The district, about 30 minutes west of Pittsburgh, uses virtual reality headsets to enhance student learning. The headsets allow students in the classroom to experience a simulated presence in a real-world or imaginary environment using visuals and audio.
Kris Hupp, the district's director of technology and instructional innovation, said the VR experiences are a cost-effective way to take students to places and situations that they might not normally access with a field trip, adding that they tend to be more immersive than a typical documentary.
"A really interesting one ... was a [simulation of] a refugee camp in Syria," said Hupp. "The students were able to follow a child, go through their daily life, go into their home and then as this child is narrating what their life is like, actually turn around and look at the different rooms [in the house]."
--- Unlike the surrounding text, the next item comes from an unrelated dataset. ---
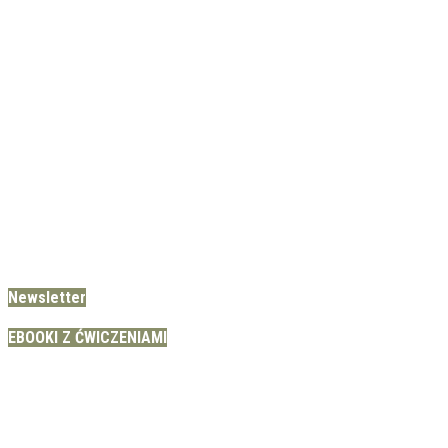
Newsletter
EBOOKI Z ĆWICZENIAMI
Another example is Project Voyage, a computer-generated VR environment created by students at Carnegie Mellon University's Entertainment Technology Center, where students can learn about western Pennsylvania's ecosystem while interacting through each other using animated avatars, similar to video game characters.
"They're seeing the woods, the streams, the rivers, the different types of plants and animals that we have in this region," said Hupp.
Hupp said that students in grades 7 through 12 in the district have access to three kinds of headsets, two made by Google and one by the toy manufacturer Mattel, which are used in tandem with smartphone apps. He said the technology is mostly used in social studies, foreign language and science classes.
The district originally started its VR program through a STEAM grant from the Allegheny Intermediate Unit.